If you've ever had a recovering addict in your life—be it from drugs, gambling, or another vice—you know giving him or her money can be a squeamish proposition. Will the money be spent the way you hope, or will it end up at neighborhood liquor store?
Such a dilemma may leave you intrigued—or perplexed—about the Next Step Prepaid Mastercard, the first prepaid card designed for recovering addicts. It allows a caregiver to put money onto the card, and then monitor how the money is spent. Is it a godsend? An insult for someone trying to regain somebody's trust while they reassemble the pieces of their life? Or maybe it's exploitative, given the $14.95 monthly maintenance fee.
Launched last fall, only to experience technical hiccups and be re-launched in December 2012, Next Step is a natural progression in the niche markets prepaid card issuers have been exploring. For instance, MasterCard's BillMyParents card allows parents to put money on a prepaid card for their teenager, which they can monitor and use to teach their children responsible spending habits.
Next Step takes the concept of parenting and teaching responsible credit card use to the next level: It's essentially a prepaid card for the adult child who still needs some hand-holding and guidance.
Origins of the card. Next Step's three founders, Eric Dresdale, Ryan Jaffe, and Louis Fisher, describe themselves as recovering addicts. Their Achilles' heel? Painkillers.

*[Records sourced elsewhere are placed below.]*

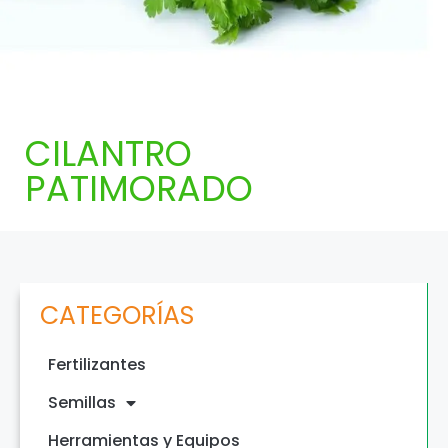
CILANTRO
PATIMORADO
CATEGORÍAS
Fertilizantes
Semillas
Herramientas y Equipos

Dresdale, a 29-year-old who lives in Palm Beach County, Fla., had a successful career in commercial real estate. He drank too much, but it was opiates that were his downfall. After spending four months at a treatment center in Florida, Dresdale still had to lean on his parents for financial support.
"My family was freaked out every time they had to send me money," says Dresdale. His mother had good reason to worry. Dresdale didn't relapse, but he spent his parents' money poorly, buying things he didn't need to help mask his feelings of insecurity and inadequacy.
It was during this time, the spring of 2011, that Dresdale, Jaffe, and Fisher conceived the idea of a prepaid card for addicts. It took a while, but Dresdale and his two friends-turned-partners eventually convinced Mastercard of the merits.
How the card works. The Next Step card can't be used in liquor stores, night clubs, casinos, or other miscellaneous businesses such as tattoo parlors, body-piercing establishments, escort services, or pawn shops.
"So what?" a skeptic might think. "He'll just go to the ATM and take out money and buy whatever he wants."
But the card can't be used to withdraw cash from ATMs or stores that have point-of-sale terminals that ask if the consumer would like extra cash back. Additionally, the card's guardian can get real-time spending notifications and receive monthly and quarterly reports to get a bigger picture on how the money is being spent.
Caregivers can also set daily spending limits, as well as put a lid on monthly transactions—say, no more than $20. For instance, if parents think their 24-year-old doesn't need to buy a Peppermint Mocha Frappuccino from Starbucks every day, a monthly cap can prevent that.
Or if you don't want the cardholder to spend more than, say, $15 per purchase, you can cap each transaction. The user's photo can be printed on the card, which should prevent a recovering addict from selling or trading the card with someone else.
Those safeguards don't mean the prepaid card can't be misused. Shauna Acquavita, an assistant professor at the School of Social Work at the University of Cincinnati, says, "While it may make the family member think they have a sense of control over the money they provide to a person in recovery, if a person wants to use, they will find a way, whether it is exchanging food for drugs, buying mouthwash with alcohol in it at the drugstore to drink, and so on."
Dresdale agrees. "Nothing is 100-percent foolproof, and we don't tout ourselves as a panacea for addicts," he says. "We've tried to create this to give as much accountability as we can and to be the best option out there, but if somebody doesn't want to use this, they don't want to use this. We don't want to be considered a relapse-prevention tool."